Automating PDF Reports with Python

Q: How do I save the PDFs locally?

The API returns a download URL for each generated PDF. Use requests.get() to download the file and write it to disk with open(filename, 'wb'). Make sure to use binary write mode ('wb') since PDFs are binary files. You can derive meaningful filenames from the URL or the document title returned in the API response metadata.

API TUTORIAL

Why automate PDF generation?

Manual saving is fine for a few pages. But when you need to archive 50 pages of documentation, generate weekly reports from dashboards, or snapshot competitor pages on a schedule, automation is the answer.

Python combined with the Pretty PDF API gives you a scriptable pipeline that converts any URL or HTML into a professionally styled PDF. Instead of clicking through a browser extension one page at a time, you write a script once and run it whenever you need fresh PDFs.

Automation eliminates repetitive manual work, reduces errors from copy-paste workflows, and ensures consistent formatting across every document.
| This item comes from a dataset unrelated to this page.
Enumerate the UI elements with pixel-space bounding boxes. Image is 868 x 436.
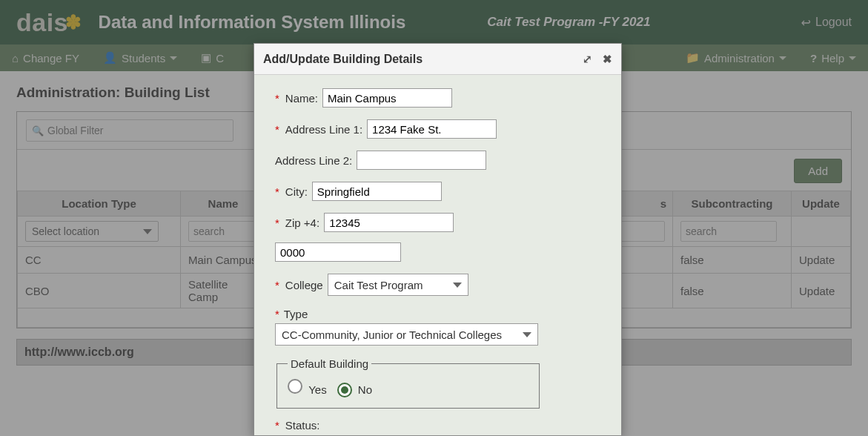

Whether you are archiving documentation before a version update, generating compliance evidence on a schedule, or building a reporting pipeline that runs in CI, the pattern is the same: a list of URLs goes in, a folder of styled PDFs comes out.

The rest of this tutorial walks through the complete workflow — from a single API call to a production-ready batch script with error handling and scheduling.

API TUTORIAL

Setup and installation

You need Python 3.7 or later and the requests library. The setup takes less than a minute.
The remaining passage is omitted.